● **Your task**
Copy, word for word, the opening line of the data and each line after it until the line that contains "enfrentar un ataque de esta magnitud y", which is included. Leave the pictures out.

[Collected data]
'''

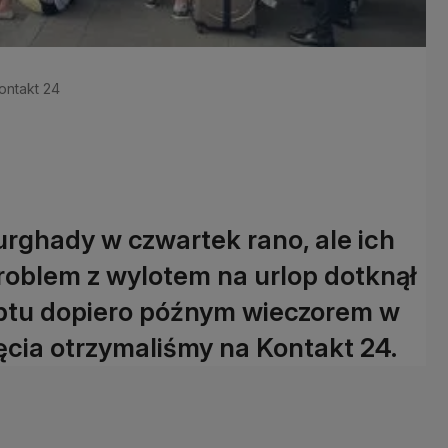
Kontakt 24
urghady w czwartek rano, ale ich
 Problem z wylotem na urlop dotknął
giptu dopiero późnym wieczorem w
kęcia otrzymaliśmy na Kontakt 24.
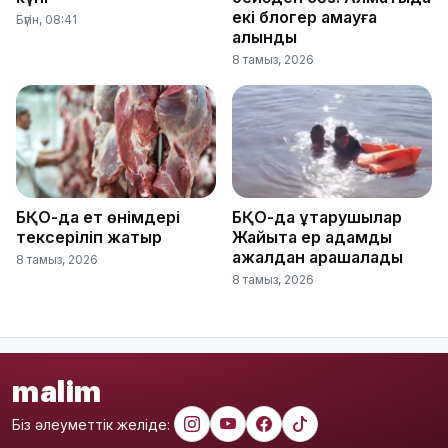
екі блогер қамауға
Бүгін, 08:41
алынды
8 тамыз, 2026
БҚО-да ет өнімдері
БҚО-да құтқарушылар
тексеріліп жатыр
Жайықта ер адамды
ажалдан арашалады
8 тамыз, 2026
8 тамыз, 2026
malim
Біз әлеуметтік желіде:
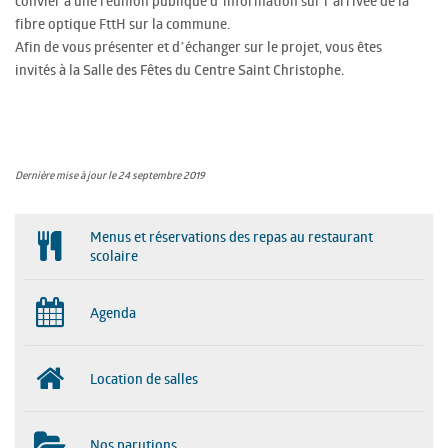
convier à une réunion publique d’information sur l’arrivée de la
fibre optique FttH sur la commune.
Afin de vous présenter et d’échanger sur le projet, vous êtes
invités
à la Salle des Fêtes du Centre Saint Christophe.
Dernière mise à jour le 24 septembre 2019
Menus et réservations des repas au restaurant
scolaire
Agenda
Location de salles
Nos parutions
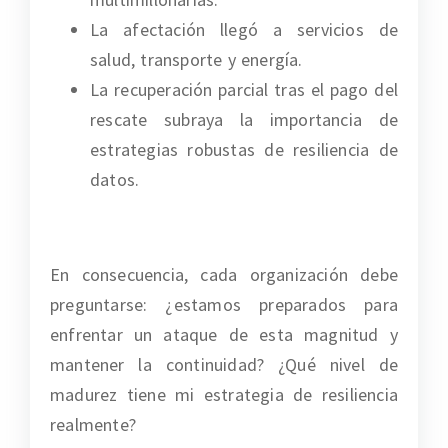
La afectación llegó a servicios de
salud, transporte y energía.
La recuperación parcial tras el pago del
rescate subraya la importancia de
estrategias robustas de resiliencia de
datos.
En consecuencia, cada organización debe
preguntarse: ¿estamos preparados para
enfrentar un ataque de esta magnitud y
mantener la continuidad? ¿Qué nivel de
madurez tiene mi estrategia de resiliencia
realmente?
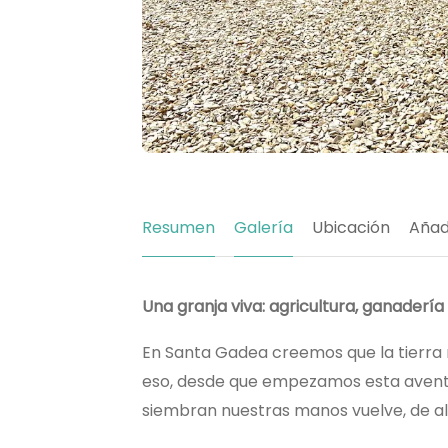
Resumen
Galería
Ubicación
Añad
Una granja viva: agricultura, ganadería 
En Santa Gadea creemos que la tierra n
eso, desde que empezamos esta aventur
siembran nuestras manos vuelve, de al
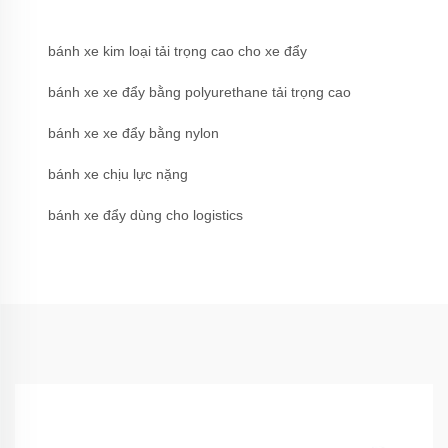
bánh xe kim loại tải trọng cao cho xe đẩy
bánh xe xe đẩy bằng polyurethane tải trọng cao
bánh xe xe đẩy bằng nylon
bánh xe chịu lực nặng
bánh xe đẩy dùng cho logistics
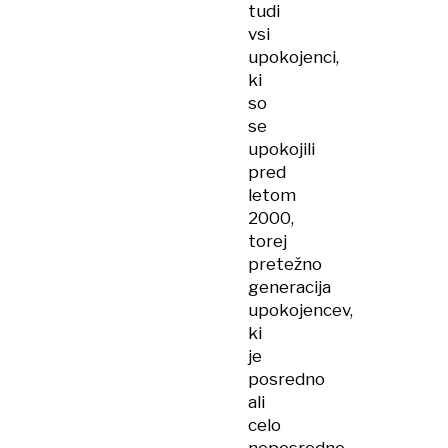
tudi
vsi
upokojenci,
ki
so
se
upokojili
pred
letom
2000,
torej
pretežno
generacija
upokojencev,
ki
je
posredno
ali
celo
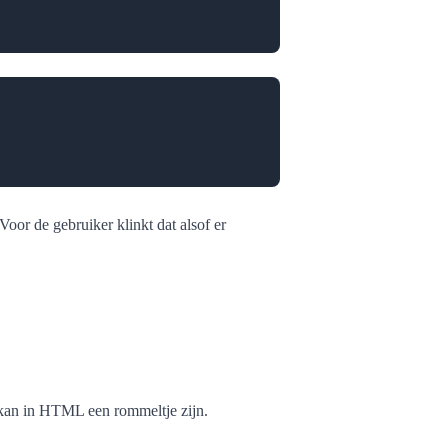
Voor de gebruiker klinkt dat alsof er
, kan in HTML een rommeltje zijn.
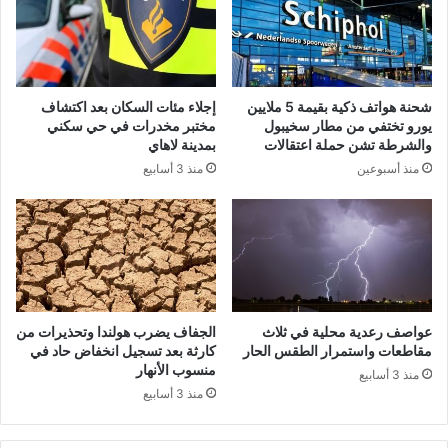
شحنة هواتف ذكية بقيمة 5 ملايين
إجلاء مئات السكان بعد اكتشاف
يورو تختفي من مطار سخيبول
مختبر مخدرات في حي سكني
والشرطة تشن حملة اعتقالات
بمدينة لاهاي
منذ أسبوعين
منذ 3 أسابيع
عواصف رعدية محلية في ثلاث
الجفاف يضرب هولندا وتحذيرات من
مقاطعات واستمرار الطقس الحار
كارثة بعد تسجيل انخفاض حاد في
منسوب الأنهار
منذ 3 أسابيع
منذ 3 أسابيع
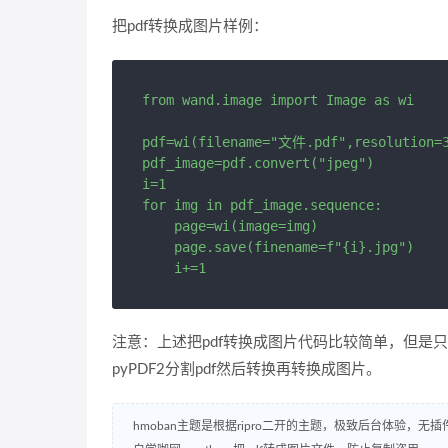
把pdf转换成图片样例：
from wand.image import Image as wi

pdf=wi(filename="文件.pdf",resolution=3
pdf_image=pdf.convert("jpeg")

i=1

for img in pdf_image.sequence:

    page=wi(image=img)

    page.save(finename=f"{i}.jpg")

    i+=1
注意：上述把pdf转换成图片代码比较简单，但是
pyPDF2分割pdf然后转换再转换成图片。
hmoban主题是根据ripro二开的主题，极致后台体验，无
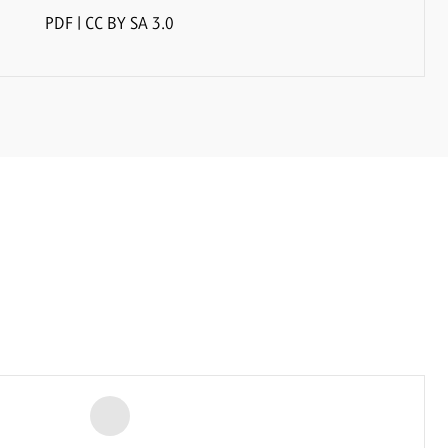
PDF | CC BY SA 3.0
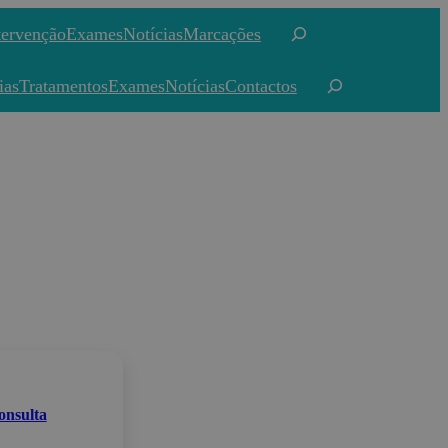
Pesquisar
tervenção
Exames
Notícias
Marcações
Pesquisar
ias
Tratamentos
Exames
Notícias
Contactos
onsulta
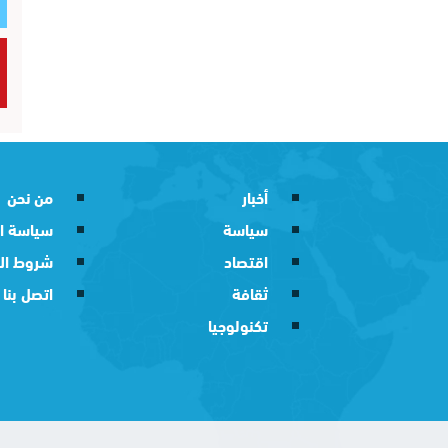
أخبار
من نحن
سياسة
سياسة ا
اقتصاد
شروط ال
ثقافة
اتصل بنا
تكنولوجيا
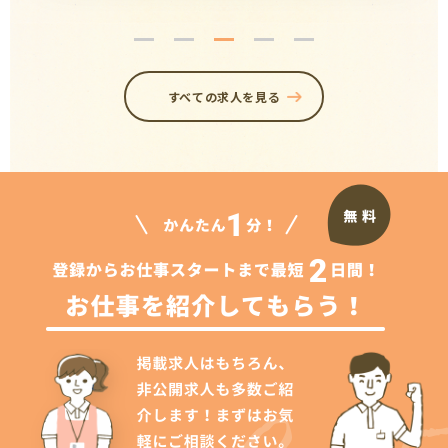
すべての求人を見る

'''

● **Response below**
Kontakt 24
urghady w czwartek rano, ale ich
 Problem z wylotem na urlop dotknął
giptu dopiero późnym wieczorem w
kęcia otrzymaliśmy na Kontakt 24.
екі блогер қамауға
Бүгін, 08:41
алынды
8 тамыз, 2026
БҚО-да ет өнімдері
БҚО-да құтқарушылар
тексеріліп жатыр
Жайықта ер адамды
ажалдан арашалады
8 тамыз, 2026
8 тамыз, 2026
malim
Біз әлеуметтік желіде:
convier à une réunion publique d’information sur l’arrivée de la
fibre optique FttH sur la commune.
Afin de vous présenter et d’échanger sur le projet, vous êtes
invités
à la Salle des Fêtes du Centre Saint Christophe.
Dernière mise à jour le 24 septembre 2019
Menus et réservations des repas au restaurant
scolaire
Agenda
Location de salles
Nos parutions
La afectación llegó a servicios de
salud, transporte y energía.
La recuperación parcial tras el pago del
rescate subraya la importancia de
estrategias robustas de resiliencia de
datos.
En consecuencia, cada organización debe
preguntarse: ¿estamos preparados para
enfrentar un ataque de esta magnitud y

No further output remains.